Exercise objective: Each entry below is to be written out exactly, and the pictures are to be left out.

Recorded information:
- - -
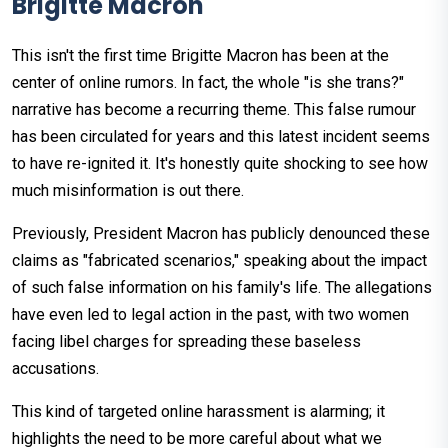
Brigitte Macron
This isn't the first time Brigitte Macron has been at the
center of online rumors. In fact, the whole "is she trans?"
narrative has become a recurring theme. This false rumour
has been circulated for years and this latest incident seems
to have re-ignited it. It's honestly quite shocking to see how
much misinformation is out there.
Previously, President Macron has publicly denounced these
claims as "fabricated scenarios," speaking about the impact
of such false information on his family's life. The allegations
have even led to legal action in the past, with two women
facing libel charges for spreading these baseless
accusations.
This kind of targeted online harassment is alarming; it
highlights the need to be more careful about what we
- - -
Solution to this exercise:
Brigitte Macron
This isn't the first time Brigitte Macron has been at the
center of online rumors. In fact, the whole "is she trans?"
narrative has become a recurring theme. This false rumour
has been circulated for years and this latest incident seems
to have re-ignited it. It's honestly quite shocking to see how
much misinformation is out there.
Previously, President Macron has publicly denounced these
claims as "fabricated scenarios," speaking about the impact
of such false information on his family's life. The allegations
have even led to legal action in the past, with two women
facing libel charges for spreading these baseless
accusations.
This kind of targeted online harassment is alarming; it
highlights the need to be more careful about what we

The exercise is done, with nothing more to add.